■ Work instruction: Track down every line below that holds "choc" and copy it.
(Data Opens)
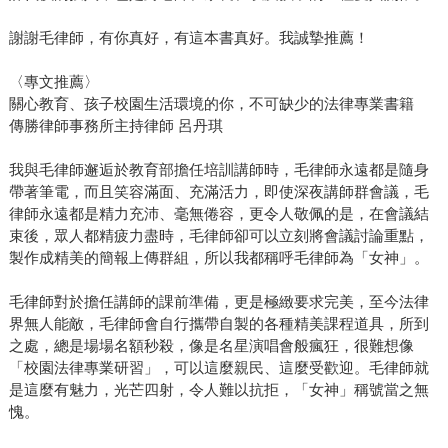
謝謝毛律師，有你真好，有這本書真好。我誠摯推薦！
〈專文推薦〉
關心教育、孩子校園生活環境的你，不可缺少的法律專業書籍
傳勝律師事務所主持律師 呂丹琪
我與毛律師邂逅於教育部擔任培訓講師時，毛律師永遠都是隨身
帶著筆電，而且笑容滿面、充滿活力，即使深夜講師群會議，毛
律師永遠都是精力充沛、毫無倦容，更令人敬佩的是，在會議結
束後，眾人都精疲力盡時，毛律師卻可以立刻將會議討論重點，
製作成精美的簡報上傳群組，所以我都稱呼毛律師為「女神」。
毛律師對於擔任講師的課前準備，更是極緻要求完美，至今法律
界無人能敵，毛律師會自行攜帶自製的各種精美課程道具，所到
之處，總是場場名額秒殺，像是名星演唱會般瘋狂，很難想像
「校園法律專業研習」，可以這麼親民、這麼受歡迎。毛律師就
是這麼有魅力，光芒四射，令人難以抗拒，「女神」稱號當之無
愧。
(Data Closes)
(Data Opens)
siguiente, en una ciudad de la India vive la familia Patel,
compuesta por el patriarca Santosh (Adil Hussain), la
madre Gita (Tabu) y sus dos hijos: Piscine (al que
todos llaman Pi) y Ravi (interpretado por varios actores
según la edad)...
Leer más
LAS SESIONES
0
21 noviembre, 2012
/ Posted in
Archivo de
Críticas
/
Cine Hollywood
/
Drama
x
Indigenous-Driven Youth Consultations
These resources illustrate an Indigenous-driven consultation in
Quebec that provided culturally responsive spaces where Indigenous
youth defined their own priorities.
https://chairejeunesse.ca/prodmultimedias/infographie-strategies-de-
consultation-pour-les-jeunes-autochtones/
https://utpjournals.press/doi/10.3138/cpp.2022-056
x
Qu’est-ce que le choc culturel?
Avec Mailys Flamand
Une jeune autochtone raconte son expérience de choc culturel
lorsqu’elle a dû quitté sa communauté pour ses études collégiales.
(Data Closes)
■ Exercise answer:
Qu’est-ce que le choc culturel?
Une jeune autochtone raconte son expérience de choc culturel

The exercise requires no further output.